Russia’s ‘Sacrilegious War’ Shatters Orthodox Unity, Prompts Response From Pope Leo

National Catholic Register, 7 July 2025

Despite what desires remain in Rome for full communion, it is a complete impossibility when the two most important Orthodox patriarchates are not in communion with each other.

In the history of ecumenism, this June 28 was most unusual. The Ecumenical Patriarchate of Constantinople — primus sine paribus (first without equals) among Orthodox Christians — customarily sends a delegation to Rome for the patronal feast of Sts. Peter and Paul. The Holy See reciprocates in November for the feast of St. Andrew, patron of Constantinople.

Pope Leo XIV welcomed the Orthodox delegation in the Apostolic Palace, assuring them of his “desire to persevere in the effort to restore full visible communion between our Churches.”

Just a few hours later, in St. Peter’s Basilica, the Holy Father was presented with documentation that the gravitational center of Orthodox Christianity — the Russian Orthodox Church, which accounts for some 100 million of approximately 225 million Orthodox worldwide — was complicit in a “sacrilegious war” in Ukraine.

At the end of a papal audience granted to 7,000 pilgrims from the Ukrainian Greek Catholic Church (UGCC) in St. Peter’s Basilica, Pope Leo received from Major Archbishop Sviatoslav Shevchuk, “Father and Head” of the UGCC, his own book entitled in Spanish, Crónica de Una Guerra Sacrílega (“Chronicle of Sacrilegious War”).

In the space of just a few hours, Leo went from committing himself to seeking communion with the Orthodox to confronting the reality that some Orthodox are waging war on their fellow Christians.

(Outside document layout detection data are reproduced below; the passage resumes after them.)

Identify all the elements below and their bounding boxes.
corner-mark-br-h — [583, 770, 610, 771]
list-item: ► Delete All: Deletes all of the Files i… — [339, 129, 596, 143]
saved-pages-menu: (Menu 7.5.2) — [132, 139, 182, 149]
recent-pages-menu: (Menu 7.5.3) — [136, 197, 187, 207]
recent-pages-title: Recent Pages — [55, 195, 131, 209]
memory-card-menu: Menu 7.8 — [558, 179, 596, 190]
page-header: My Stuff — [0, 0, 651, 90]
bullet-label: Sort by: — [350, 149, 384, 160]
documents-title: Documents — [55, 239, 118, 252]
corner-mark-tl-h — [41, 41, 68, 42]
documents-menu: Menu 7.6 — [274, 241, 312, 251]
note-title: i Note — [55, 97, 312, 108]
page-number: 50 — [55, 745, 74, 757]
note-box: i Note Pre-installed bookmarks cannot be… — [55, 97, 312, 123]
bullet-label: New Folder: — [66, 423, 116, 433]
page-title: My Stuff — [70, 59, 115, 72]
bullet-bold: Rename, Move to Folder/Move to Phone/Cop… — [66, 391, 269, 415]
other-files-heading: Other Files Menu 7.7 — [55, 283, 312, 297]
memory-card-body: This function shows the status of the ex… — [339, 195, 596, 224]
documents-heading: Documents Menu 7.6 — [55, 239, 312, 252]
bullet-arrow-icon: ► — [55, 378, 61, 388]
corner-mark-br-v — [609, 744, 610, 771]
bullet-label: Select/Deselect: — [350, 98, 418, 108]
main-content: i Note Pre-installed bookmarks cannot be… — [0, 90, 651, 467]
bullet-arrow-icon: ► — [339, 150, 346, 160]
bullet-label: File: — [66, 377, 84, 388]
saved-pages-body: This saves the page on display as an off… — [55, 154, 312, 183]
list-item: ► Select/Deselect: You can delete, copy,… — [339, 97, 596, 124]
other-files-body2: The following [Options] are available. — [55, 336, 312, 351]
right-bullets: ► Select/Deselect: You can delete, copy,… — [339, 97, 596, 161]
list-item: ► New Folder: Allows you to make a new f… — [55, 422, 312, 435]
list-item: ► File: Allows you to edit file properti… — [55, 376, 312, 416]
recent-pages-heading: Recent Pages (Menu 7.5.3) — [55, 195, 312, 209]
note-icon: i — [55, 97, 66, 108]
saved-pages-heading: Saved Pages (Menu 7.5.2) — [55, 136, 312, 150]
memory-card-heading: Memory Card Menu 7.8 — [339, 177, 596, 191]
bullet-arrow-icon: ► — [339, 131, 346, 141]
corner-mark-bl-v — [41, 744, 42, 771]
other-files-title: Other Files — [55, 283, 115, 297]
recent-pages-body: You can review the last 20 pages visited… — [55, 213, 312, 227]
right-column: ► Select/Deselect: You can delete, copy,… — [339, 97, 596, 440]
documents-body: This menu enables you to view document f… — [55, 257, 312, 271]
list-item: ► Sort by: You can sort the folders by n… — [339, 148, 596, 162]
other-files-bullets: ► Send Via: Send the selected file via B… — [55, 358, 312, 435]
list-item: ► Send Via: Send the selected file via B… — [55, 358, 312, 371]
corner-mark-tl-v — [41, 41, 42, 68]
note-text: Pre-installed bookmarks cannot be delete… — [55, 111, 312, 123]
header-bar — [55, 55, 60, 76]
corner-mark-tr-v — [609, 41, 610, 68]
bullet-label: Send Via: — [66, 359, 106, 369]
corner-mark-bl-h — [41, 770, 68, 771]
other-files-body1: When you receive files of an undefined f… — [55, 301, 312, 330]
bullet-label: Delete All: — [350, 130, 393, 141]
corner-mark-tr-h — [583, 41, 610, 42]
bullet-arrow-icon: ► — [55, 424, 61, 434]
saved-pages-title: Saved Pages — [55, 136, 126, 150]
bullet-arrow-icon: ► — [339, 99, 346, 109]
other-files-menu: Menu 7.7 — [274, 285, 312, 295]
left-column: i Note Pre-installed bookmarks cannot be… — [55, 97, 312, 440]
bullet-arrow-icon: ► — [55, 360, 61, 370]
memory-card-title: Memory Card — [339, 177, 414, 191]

Relations between Rome and Constantinople are excellent. Ecumenical Patriarch Bartholomew comes to Rome often, most recently for both the funeral of Pope Francis and the inaugural Mass of Pope Leo. But within its direct jurisdiction in Turkey, Constantinople has only a few thousand Christians. It remains historically and ecclesially important, but Russia is the dominant reality in global Orthodoxy. And the Russian Orthodox Church supports, with appeals to religion, the Russian military aggression in Ukraine, waged against Ukrainians who are mostly Orthodox themselves. (Catholics in Ukraine are about 10% of the population.)

That Patriarch Kirill of Moscow has aligned himself with Russian President Vladimir Putin’s war is well known. Underscoring the depth of that alignment, Ukraine in recent days suspended the citizenship of Metropolitan Onufrii, head of the Moscow-linked Ukrainian Orthodox Church, citing his Russian passport and ongoing ties to Kirill’s Russian Orthodox Church. Even Pope Francis — who put a high priority on good relations with Moscow, often to Ukraine’s frustration — warned Kirill against serving as “Putin’s altar boy.”

Ecumenical relations always require a willingness to look toward positive signs, no matter how slim, and away from even obvious obstacles. Yet rarely is that as manifest as it was on June 28. The “full visible communion” of which the Holy Father spoke is entirely impossible when the most populous Orthodox patriarchate in the world is guilty of sacrilege, blessing the slaughter of both Orthodox and Catholic Ukrainians for the cause of Russian imperialism. It is as great a scandal as any in the history of Christianity, that the “Third Rome,” as Moscow styles her own spiritual patrimony, is complicit in a brutal war against fellow Christians for political reasons.

The corruption of Moscow is deep and dark. The wounds inflicted on Christian unity by Moscow are greater, in a sense, than during the Catholic-Protestant wars after the Reformation, as this is a war between Orthodox nations.

Constantinople has already recognized the independence of the Ukrainian Orthodox from Muscovite control, which led Moscow to break communion with Constantinople. Despite what desires remain in Rome for full communion, it is a complete impossibility when the two most important Orthodox patriarchates are not in communion with each other.